Berkali-kali Safira, mengerjap mata dan menghela napas panjang. Tak lupa dia melihat sekitarnya.
“Huh….” Safira menghela napas pendek, saat mengetahui dia sedang berada di kamar kosnya.
“Cuma mimpi….” lenguhnya dengan wajah masih mengantuk. Dari sorot matanya tersirat sebuah amarah dan kebencian. Safira mengukir senyum tipis diwajahnya,
“Begitu sakitnya luka yang telah kalian beri…. Setelah bertahun-tahun kejadian tersebut, masih terasa sakit di ulu hati ini…. Dan kalian akan membayar apa yang kalian beri, dengan rasa sakit, yang lebih menyakitkan, dari pada yang aku rasakan saat ini….” darahnya seketika bergemuruh, saat dirasanya dendam telah membakar jiwa kemanusiannya.
Safira menatap meja belajarnya, meraih handphone nya yang terus saja bordering, membuatnya menjadi kesal, karena barusaja dia sedang membayangnya dengan detail, bagaimana nantinya, dia menghancurkan musuhnya.
Dengan parang, gergaji, sinso, dengan pisau berkarat, atau dengan bom? Safira tersenyum sinis, saat membayangkan adegan demi adegan yang akan dia praktekkan nanti, untuk menghancurkan musuhnya.
Namun deringan teleponnya mengangunya, Safira mengangkat panggilan tersebut dengan wajah dingin dan juga kesal.
“Semoga beruntung di hari pertama kerjamu…. Segera datang ke markas, ada misi untukmu….” jelas seseorang disebrang telepon. Safira menghela napas pendek, saat ini dirinya masih mengantuk.
Namun disisi lain, dia harus bekerja demi kelangsungan hidupnya. Safira menatap layar handphonenya, jam menunjukkan pukul 12 malam.
Segera Safira bangkit dari ranjangnya, meraih rompi anti peluru dari dalam lemari dan segera memakainya, dibalut kaos panjang dari luar, dan memakai celana jeans hitam super ketat.
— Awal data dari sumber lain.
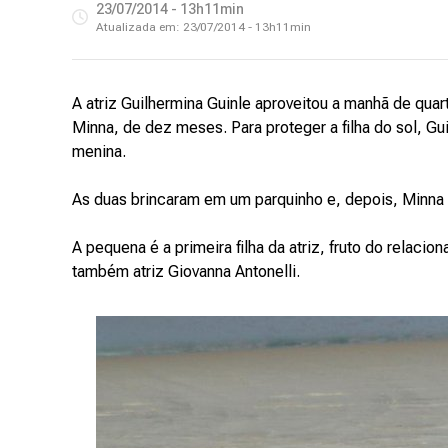
23/07/2014 - 13h11min
Atualizada em:
23/07/2014 - 13h11min
A atriz Guilhermina Guinle aproveitou a manhã de quart
Minna, de dez meses. Para proteger a filha do sol, G
menina.
As duas brincaram em um parquinho e, depois, Minna 
A pequena é a primeira filha da atriz, fruto do relac
também atriz Giovanna Antonelli.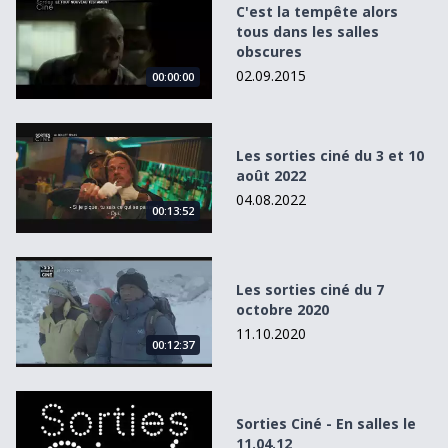
C'est la tempête alors
tous dans les salles
obscures
02.09.2015
00:00:00
Les sorties ciné du 3 et 10 août 2022
Les sorties ciné du 3 et 10
août 2022
04.08.2022
00:13:52
Les sorties ciné du 7 octobre 2020
Les sorties ciné du 7
octobre 2020
11.10.2020
00:12:37
Sorties Ciné - En salles le 11.04.12
Sorties Ciné - En salles le
11.04.12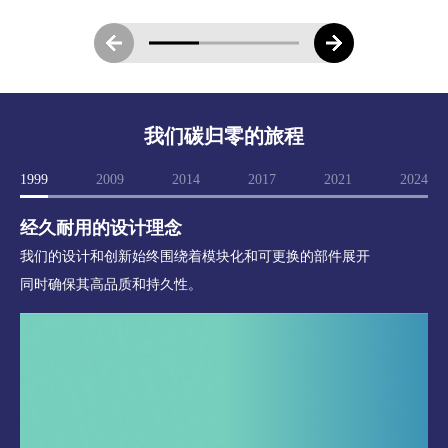
我们碳归零的旅程
1999
2009
2014
2017
2021
2024
经久耐用的设计理念
我们的设计和创新始终围绕着模块化和可更换的部件展开
同时确保其高品质和持久性。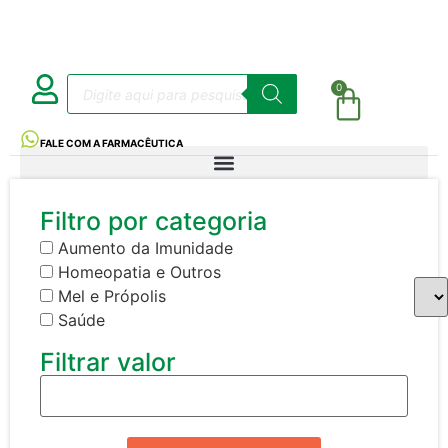
0
FALE COM A FARMACÊUTICA
Filtro por categoria
Aumento da Imunidade
Homeopatia e Outros
Mel e Própolis
Saúde
Filtrar valor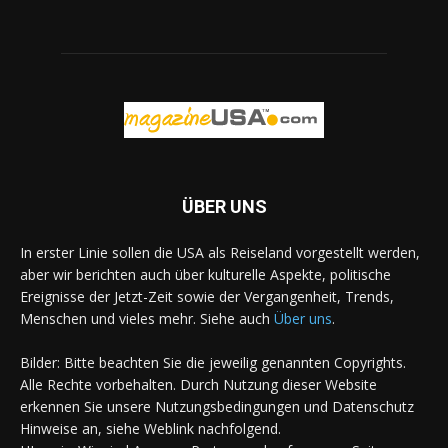
ÜBER UNS
In erster Linie sollen die USA als Reiseland vorgestellt werden,
aber wir berichten auch über kulturelle Aspekte, politische
Ereignisse der Jetzt-Zeit sowie der Vergangenheit, Trends,
Menschen und vieles mehr. Siehe auch
Über uns
.
Bilder: Bitte beachten Sie die jeweilig genannten Copyrights.
Alle Rechte vorbehalten. Durch Nutzung dieser Website
erkennen Sie unsere Nutzungsbedingungen und Datenschutz
Hinweise an, siehe Weblink nachfolgend.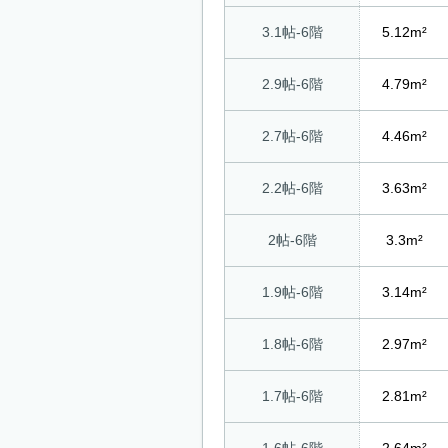
3.1帖-6階
5.12m²
2.9帖-6階
4.79m²
2.7帖-6階
4.46m²
2.2帖-6階
3.63m²
2帖-6階
3.3m²
1.9帖-6階
3.14m²
1.8帖-6階
2.97m²
1.7帖-6階
2.81m²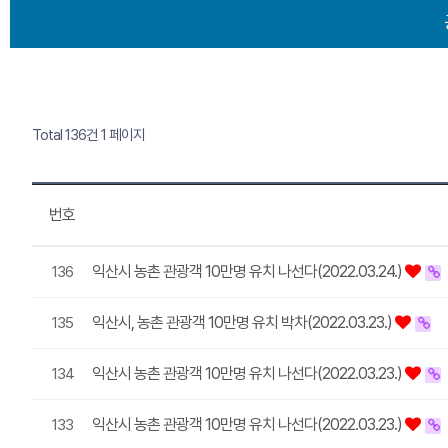
Total 136건
1 페이지
번호
익산시 농촌 관광객 10만명 유치 나선다(2022.03.24.)
136
익산시, 농촌 관광객 10만명 유치 박차(2022.03.23.)
135
익산시 농촌 관광객 10만명 유치 나선다(2022.03.23.)
134
익산시 농촌 관광객 10만명 유치 나선다(2022.03.23.)
133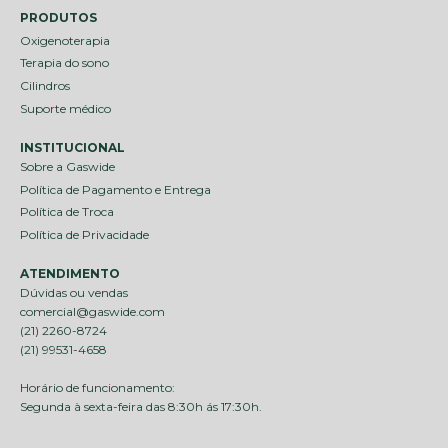
PRODUTOS
Oxigenoterapia
Terapia do sono
Cilindros
Suporte médico
INSTITUCIONAL
Sobre a Gaswide
Política de Pagamento e Entrega
Política de Troca
Política de Privacidade
ATENDIMENTO
Dúvidas ou vendas
comercial@gaswide.com
(21) 2260-8724
(21) 99531-4658
Horário de funcionamento:
Segunda à sexta-feira das 8:30h ás 17:30h.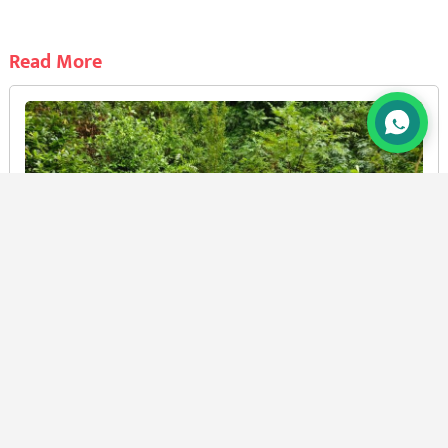
Read More
चौखुटिया: स्कूल से वापस लौट रहे शिक्षकों की कार खाई में
गिरी
BY
PRAMOD CHANDRA JOSHI
6 AUG, 2026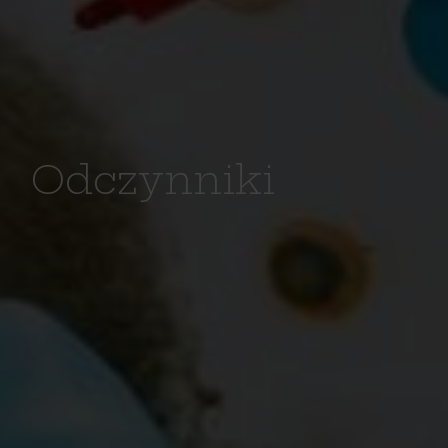
Odczynniki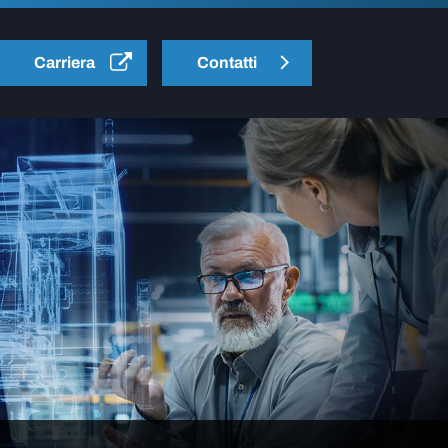
Carriera
Contatti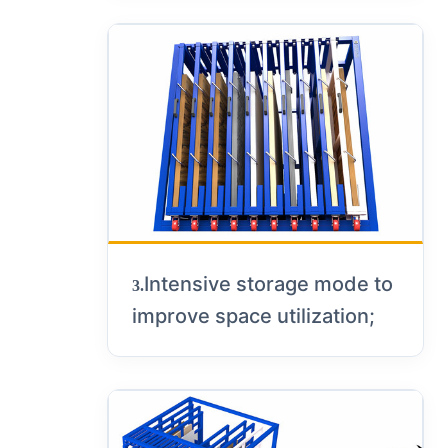
Intensive storage mode to
3.
improve space utilization;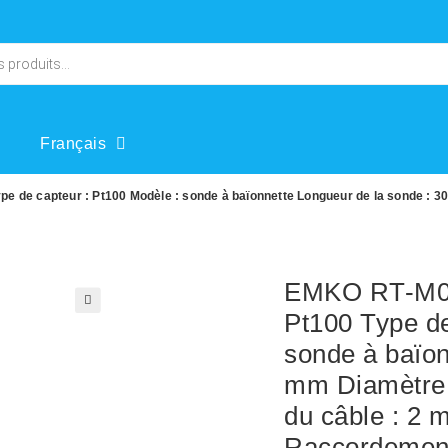
Français
 de capteur : Pt100 Modèle : sonde à baïonnette Longueur de la sonde : 3
EMKO RT-M06
Pt100 Type de
🔍
sonde à baïon
mm Diamètre 
du câble : 2 
Raccordement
Setelah bersiap-siap, Safira segera mengas kencang motornya meninggalkan kos.
Sesampainya di markas polisi, sudah terlihat banyak sekali para polisi berbaris dengan rapi mendengarkan arahan dari Kapolres Haikal dengan khidmat. Safira segera menyusup masuk barisan perempuan, dan berdiri paling belakang barisan.
“Safira Ramadhani….” panggil Kapolres Haikal dengan suara keras, khas suara tegas seorang polisi, saat melihat Safira diam-diam menyusup dalam barisan.
Dengan jalan tertatih, dan wajah yang masih memperlihatkan masih mengantuk, Safira mendekati Haikal.
“Perkenalkan, gadis disamping saya ini akan menjadi rekan kalian, dan namanya Safira Ramadhani…. Dia sangat jago bela diri…. Semoga kalian senang dengan kehadiran gadis ini….” jelas Kapolres Haikal.
“Siap Pak….” sahut semua polisi serentak, dengan suara menggelegar, seketika mampu memekakkan telinga Safira. Namun dia harus bersikap tenang. “Berlebihan….” ketusnya di dalam hati. Sorot matanya tajam menatap segerombolan polisi yang ada didepannya.
“Berbaurlah dengan mereka…. Kita bekerja dengan tim, jangan bekerja sendiri!” bisik Haikal. Safira tersenyum tipis, seakan akan menyepelekan kata-kata Haikal.
“Baiklah, walaupun sepertinya, itu akan sulit…. Aku kurang suka bekerja dengan tim…. Aku terbiasa menumpaskan musuh dengan sendiri! Karena dengan sendiri, tidak akan ada pengkhianatan di hidupmu….” jawab Safira dengan nada dingin.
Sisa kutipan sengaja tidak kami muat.